Rather, it’s a lingering gaze at playful dolphins dancing in the sea and watching ‘bottling’ Atlantic grey seals, resting upright in the water, with their faces looking to the sky. It’s wanting to not miss a second of life in all its languid beauty.    

Yet there is a feeling on the air. It is as if the whole world is in turmoil - war, conflict, starvation, atrocity, displacement, seismic politics, environmental degradation. Who and what will be next? Where will be next?  What will happen next?

These are interim times. So much seems withheld. Where can we put our trust? How can we endure and at the same time, transfigure our perceptions to discern and re-discover the beauty, the joy and the goodness at the heart of creation and born of God?    

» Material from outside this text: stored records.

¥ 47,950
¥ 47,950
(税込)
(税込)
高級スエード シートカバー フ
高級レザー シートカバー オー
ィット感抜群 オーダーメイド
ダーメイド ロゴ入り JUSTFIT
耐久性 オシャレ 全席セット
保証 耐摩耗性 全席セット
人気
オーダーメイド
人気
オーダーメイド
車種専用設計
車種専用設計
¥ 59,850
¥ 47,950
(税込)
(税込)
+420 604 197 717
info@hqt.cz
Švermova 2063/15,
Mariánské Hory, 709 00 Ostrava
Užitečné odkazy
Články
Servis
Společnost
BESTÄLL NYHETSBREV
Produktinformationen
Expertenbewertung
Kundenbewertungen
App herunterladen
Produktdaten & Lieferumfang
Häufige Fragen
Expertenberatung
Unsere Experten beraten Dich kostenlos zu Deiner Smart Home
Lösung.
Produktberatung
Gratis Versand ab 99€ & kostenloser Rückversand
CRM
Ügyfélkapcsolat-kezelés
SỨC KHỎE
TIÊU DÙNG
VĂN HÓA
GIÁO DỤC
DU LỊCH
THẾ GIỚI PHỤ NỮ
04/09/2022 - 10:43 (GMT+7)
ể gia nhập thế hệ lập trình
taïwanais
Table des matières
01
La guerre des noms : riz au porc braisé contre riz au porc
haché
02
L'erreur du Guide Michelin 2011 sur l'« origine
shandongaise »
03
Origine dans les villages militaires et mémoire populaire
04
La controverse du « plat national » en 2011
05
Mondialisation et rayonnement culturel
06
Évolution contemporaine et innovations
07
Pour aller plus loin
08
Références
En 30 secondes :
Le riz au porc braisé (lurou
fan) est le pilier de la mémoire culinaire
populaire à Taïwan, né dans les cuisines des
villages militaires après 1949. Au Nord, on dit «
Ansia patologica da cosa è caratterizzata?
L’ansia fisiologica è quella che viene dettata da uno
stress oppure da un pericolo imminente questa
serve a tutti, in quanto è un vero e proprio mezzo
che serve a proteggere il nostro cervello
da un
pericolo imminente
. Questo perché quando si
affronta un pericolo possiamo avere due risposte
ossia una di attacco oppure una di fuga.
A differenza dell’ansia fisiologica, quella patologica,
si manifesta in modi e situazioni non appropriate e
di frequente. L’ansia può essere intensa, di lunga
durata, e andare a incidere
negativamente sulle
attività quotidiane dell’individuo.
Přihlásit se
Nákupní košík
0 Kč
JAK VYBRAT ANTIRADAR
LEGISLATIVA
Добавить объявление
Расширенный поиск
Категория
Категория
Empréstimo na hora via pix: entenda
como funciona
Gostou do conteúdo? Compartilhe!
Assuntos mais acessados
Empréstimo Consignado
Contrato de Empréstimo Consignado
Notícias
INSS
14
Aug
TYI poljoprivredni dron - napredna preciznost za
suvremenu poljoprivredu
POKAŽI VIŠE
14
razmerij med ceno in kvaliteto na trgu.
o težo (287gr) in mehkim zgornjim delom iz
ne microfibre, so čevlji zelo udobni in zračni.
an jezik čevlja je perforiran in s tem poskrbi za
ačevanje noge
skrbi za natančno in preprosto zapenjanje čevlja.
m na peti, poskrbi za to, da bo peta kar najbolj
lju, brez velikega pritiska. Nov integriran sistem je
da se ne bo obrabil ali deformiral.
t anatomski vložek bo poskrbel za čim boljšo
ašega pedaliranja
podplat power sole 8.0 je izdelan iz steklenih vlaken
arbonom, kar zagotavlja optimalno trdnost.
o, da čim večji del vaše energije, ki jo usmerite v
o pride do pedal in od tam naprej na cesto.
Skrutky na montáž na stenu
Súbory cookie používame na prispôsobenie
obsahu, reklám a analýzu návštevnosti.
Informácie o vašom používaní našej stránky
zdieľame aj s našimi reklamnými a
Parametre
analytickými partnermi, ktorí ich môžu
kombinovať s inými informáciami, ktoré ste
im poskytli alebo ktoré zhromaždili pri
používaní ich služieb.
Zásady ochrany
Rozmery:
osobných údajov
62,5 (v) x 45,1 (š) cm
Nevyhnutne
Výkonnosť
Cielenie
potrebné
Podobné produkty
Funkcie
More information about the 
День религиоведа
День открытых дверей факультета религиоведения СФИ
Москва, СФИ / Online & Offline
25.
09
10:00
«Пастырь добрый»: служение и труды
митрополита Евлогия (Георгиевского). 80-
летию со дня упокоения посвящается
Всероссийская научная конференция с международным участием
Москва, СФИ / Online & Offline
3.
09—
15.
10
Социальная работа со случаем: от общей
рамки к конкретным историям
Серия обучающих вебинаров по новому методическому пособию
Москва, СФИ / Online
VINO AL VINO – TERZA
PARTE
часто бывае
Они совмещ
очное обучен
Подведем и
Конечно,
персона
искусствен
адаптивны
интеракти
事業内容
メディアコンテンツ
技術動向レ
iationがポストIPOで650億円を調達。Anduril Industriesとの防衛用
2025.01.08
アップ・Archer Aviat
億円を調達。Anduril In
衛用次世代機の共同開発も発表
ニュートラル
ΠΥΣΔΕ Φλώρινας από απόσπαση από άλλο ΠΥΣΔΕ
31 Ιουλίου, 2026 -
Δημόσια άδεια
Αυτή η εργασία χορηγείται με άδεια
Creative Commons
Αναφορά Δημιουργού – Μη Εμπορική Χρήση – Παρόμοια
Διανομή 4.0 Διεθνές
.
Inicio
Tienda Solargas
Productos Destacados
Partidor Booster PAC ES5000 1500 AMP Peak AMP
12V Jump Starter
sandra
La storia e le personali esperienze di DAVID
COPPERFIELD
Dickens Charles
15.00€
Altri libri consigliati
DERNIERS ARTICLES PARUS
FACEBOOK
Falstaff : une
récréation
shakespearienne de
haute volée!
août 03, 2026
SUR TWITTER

‘Another morning and I wake with thirst’, writes the poet Mary Oliver. ‘...for the goodness I do not have. I walk out to the pond and all the way God has given us such beautiful lessons. Oh Lord, I was never a quick scholar but sulked and hunched over my books past the hour and the bell; grant me, in your mercy, a little more time. Love for the earth and love for you are having such a long conversation in my heart. Who knows what will finally happen or where I will be sent, yet already I have given a great many things away, expecting to be told to pack nothing, except the prayers which, with this thirst, I am slowly learning.’[i]

September brings a changing air too, as the sun crosses the celestial equator. For one day, the length of night and day are almost the same. In the northern hemisphere, the autumnal equinox and the vernal equinox in the southern hemisphere, carry with them a sense of great balance.

Might there be an equinox of the heart I wonder? Where the interim is steadied by the continuity of time, where fear and despair are balanced by trust and hope, where light and dark interplay, where justice, freedom, peace are counterpoints of equilibrium to the elements of life that can diminish us and the earth?               

The fields around the village, once golden with corn and barley, have been ploughed, ready for the planting of seed. When trees are bare and colours fade, the secret work of a long winter will begin.

Meanwhile in New Zealand, spring has sprung with strengthening light and emerging colours. The renewal of life, hope and possibility are promised.    

I am writing these words in the cold and draughty study of a Victorian clergy house. The tiniest glimpse of light from the setting western sun has found its way, for the very first time, into this Northern-facing room. In a vase by the window, sunflowers, earthen and golden, turn their faces to the Light. So must we.